▶ **Activity**: Every line in the entries where "knives" is found should be copied.

(Saved data entries)
----------

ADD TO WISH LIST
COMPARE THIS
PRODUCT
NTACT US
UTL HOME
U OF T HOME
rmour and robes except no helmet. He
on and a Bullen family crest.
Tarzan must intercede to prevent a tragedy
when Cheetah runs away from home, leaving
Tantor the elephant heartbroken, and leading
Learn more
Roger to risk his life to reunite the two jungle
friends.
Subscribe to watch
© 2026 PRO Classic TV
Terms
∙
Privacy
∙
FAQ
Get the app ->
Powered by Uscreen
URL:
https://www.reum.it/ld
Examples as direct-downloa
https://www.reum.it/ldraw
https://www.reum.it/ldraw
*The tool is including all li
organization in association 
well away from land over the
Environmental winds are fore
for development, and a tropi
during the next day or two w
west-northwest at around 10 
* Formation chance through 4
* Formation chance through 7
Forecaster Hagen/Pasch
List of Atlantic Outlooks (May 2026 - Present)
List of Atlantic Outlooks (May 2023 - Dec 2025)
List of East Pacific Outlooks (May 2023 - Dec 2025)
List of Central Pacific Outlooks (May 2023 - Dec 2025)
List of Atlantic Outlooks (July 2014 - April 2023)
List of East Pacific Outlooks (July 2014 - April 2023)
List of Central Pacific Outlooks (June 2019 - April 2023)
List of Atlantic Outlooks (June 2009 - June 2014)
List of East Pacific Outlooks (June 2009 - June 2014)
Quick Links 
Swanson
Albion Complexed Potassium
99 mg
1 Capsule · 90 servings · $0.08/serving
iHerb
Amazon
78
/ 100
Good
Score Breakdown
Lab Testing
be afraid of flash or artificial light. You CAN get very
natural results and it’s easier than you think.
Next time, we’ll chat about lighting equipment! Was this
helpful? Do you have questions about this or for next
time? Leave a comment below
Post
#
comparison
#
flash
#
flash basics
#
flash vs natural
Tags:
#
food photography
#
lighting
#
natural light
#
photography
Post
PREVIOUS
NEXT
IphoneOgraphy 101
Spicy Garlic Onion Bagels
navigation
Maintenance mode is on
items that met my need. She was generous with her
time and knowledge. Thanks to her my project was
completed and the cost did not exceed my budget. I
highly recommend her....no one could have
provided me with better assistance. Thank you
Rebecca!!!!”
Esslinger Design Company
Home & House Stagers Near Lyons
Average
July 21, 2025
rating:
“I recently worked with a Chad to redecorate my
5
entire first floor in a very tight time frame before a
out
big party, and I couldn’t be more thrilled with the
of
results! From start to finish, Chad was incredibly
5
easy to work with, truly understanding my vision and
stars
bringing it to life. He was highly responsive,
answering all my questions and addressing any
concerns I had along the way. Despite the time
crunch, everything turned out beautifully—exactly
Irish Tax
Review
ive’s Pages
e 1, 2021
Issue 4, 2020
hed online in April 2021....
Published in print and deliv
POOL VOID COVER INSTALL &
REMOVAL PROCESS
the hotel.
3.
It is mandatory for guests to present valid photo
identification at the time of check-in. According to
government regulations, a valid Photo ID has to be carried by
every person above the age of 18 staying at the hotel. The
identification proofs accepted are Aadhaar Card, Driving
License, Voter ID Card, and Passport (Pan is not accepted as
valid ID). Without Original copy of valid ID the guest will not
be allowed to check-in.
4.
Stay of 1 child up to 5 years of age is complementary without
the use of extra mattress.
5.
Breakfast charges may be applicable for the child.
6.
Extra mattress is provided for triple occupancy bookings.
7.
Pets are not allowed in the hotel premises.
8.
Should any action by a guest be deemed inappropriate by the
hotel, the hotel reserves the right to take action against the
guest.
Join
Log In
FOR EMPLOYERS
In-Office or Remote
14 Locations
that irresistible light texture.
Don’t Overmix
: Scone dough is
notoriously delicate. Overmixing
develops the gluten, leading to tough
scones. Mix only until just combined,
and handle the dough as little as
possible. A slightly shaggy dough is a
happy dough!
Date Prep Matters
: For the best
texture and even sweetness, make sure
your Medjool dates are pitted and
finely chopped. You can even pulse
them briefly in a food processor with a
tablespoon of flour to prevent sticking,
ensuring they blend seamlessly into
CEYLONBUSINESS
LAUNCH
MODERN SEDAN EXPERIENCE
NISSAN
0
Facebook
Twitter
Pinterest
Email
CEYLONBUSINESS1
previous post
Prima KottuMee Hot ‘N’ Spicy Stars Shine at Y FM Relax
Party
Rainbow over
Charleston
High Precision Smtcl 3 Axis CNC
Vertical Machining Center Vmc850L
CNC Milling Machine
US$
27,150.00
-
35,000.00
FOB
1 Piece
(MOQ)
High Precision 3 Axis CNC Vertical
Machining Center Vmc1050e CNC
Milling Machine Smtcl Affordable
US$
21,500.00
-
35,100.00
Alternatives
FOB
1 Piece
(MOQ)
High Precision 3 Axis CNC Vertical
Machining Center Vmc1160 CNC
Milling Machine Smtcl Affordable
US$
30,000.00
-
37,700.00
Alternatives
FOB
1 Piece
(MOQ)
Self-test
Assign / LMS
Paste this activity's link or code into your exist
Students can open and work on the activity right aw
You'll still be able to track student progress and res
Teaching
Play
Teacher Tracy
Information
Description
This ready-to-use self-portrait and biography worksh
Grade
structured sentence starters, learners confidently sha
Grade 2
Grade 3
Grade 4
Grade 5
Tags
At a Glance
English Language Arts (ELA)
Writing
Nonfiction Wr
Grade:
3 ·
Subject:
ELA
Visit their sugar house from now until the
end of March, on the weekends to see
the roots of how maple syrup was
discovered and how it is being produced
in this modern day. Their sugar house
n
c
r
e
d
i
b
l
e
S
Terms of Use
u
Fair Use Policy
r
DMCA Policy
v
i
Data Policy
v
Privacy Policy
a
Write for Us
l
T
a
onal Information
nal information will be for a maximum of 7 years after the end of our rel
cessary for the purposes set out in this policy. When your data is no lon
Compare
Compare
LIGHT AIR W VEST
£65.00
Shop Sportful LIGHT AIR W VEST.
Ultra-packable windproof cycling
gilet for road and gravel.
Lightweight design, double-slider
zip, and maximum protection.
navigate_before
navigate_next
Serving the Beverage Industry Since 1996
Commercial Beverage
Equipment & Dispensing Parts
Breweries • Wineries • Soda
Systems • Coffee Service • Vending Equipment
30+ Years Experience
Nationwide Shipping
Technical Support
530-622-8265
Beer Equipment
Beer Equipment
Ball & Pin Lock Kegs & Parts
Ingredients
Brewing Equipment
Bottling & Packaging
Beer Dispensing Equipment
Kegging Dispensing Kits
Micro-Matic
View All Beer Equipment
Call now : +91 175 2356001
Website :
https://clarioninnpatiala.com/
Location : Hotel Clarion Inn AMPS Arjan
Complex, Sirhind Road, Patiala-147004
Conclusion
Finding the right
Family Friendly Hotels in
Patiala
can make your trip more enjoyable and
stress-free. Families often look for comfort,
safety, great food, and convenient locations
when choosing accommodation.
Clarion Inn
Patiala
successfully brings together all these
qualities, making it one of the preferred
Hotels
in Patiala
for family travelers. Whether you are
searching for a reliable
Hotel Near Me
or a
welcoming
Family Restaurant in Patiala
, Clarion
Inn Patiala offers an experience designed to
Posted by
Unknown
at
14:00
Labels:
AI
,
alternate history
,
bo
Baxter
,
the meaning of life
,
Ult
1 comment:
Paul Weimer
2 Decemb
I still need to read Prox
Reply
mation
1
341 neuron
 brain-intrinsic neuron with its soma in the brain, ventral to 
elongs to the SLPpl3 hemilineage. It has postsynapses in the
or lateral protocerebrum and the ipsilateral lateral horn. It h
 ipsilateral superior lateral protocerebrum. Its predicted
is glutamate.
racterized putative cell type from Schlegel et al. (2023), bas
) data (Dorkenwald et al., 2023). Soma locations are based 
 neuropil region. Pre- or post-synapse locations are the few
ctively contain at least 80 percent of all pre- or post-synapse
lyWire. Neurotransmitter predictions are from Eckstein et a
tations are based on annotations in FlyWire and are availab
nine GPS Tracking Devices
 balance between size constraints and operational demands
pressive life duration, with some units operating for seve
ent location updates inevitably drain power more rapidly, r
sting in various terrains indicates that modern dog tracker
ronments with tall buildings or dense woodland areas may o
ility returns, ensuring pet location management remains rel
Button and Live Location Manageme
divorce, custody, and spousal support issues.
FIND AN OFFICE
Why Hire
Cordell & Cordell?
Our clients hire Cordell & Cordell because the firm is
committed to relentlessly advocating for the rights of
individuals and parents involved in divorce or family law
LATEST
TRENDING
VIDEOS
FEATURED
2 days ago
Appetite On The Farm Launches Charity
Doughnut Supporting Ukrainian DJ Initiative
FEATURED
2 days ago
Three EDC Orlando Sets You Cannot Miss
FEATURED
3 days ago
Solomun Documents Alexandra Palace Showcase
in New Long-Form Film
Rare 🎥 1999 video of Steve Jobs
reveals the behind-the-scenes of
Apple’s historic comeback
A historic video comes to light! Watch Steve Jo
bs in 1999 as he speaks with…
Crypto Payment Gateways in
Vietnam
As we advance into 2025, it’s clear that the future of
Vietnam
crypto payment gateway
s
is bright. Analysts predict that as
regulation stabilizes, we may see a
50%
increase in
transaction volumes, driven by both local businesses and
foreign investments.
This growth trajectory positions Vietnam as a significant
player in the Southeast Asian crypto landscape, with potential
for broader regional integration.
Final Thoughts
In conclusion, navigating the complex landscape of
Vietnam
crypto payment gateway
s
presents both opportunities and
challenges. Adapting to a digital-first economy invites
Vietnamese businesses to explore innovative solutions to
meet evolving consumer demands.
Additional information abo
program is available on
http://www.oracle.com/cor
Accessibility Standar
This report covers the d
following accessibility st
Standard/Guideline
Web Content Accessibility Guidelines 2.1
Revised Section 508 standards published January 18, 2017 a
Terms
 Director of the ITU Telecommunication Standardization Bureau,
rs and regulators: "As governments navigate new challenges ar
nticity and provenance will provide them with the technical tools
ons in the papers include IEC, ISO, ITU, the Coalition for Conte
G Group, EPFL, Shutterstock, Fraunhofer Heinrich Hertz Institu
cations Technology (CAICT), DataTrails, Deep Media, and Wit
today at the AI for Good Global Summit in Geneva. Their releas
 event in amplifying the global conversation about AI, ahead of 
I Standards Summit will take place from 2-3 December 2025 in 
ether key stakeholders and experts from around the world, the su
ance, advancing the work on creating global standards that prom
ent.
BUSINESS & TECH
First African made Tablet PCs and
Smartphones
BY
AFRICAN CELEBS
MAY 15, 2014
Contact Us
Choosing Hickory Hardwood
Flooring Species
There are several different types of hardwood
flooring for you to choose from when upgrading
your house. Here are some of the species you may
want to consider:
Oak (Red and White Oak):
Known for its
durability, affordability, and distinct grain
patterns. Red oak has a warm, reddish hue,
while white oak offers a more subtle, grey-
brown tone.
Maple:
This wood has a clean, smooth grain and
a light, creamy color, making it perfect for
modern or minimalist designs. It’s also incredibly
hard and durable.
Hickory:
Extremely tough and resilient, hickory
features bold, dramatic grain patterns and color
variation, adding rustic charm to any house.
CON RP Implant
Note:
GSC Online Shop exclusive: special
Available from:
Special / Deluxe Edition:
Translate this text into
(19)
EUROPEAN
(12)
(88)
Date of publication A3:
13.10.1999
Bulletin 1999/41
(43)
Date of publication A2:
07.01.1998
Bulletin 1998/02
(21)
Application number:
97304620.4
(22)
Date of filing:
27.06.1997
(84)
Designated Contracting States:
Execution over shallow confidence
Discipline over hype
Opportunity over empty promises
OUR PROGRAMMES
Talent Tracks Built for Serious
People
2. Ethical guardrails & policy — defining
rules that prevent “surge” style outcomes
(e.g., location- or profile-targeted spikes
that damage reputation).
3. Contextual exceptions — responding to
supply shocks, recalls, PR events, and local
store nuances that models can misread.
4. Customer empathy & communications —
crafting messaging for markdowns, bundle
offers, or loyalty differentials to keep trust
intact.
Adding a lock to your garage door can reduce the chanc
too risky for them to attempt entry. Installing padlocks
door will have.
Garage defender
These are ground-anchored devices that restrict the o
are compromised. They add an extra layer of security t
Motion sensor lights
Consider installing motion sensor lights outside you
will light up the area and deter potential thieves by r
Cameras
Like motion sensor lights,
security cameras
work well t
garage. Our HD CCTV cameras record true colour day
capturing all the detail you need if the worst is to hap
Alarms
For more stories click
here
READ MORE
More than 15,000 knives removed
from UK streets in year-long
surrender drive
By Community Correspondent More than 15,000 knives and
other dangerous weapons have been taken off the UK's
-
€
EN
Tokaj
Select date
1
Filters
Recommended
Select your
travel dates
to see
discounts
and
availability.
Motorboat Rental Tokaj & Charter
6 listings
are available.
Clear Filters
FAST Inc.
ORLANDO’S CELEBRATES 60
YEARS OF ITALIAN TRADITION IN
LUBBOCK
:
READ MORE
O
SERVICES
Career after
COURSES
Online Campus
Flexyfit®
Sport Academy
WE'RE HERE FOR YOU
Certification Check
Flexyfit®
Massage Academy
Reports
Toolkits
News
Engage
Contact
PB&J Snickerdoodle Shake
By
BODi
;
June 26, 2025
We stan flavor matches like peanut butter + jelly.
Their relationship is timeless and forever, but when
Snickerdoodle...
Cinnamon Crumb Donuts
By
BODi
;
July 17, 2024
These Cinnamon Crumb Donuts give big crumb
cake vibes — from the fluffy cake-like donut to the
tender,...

----------

▶ **Output of the task**:
More than 15,000 knives removed
By Community Correspondent More than 15,000 knives and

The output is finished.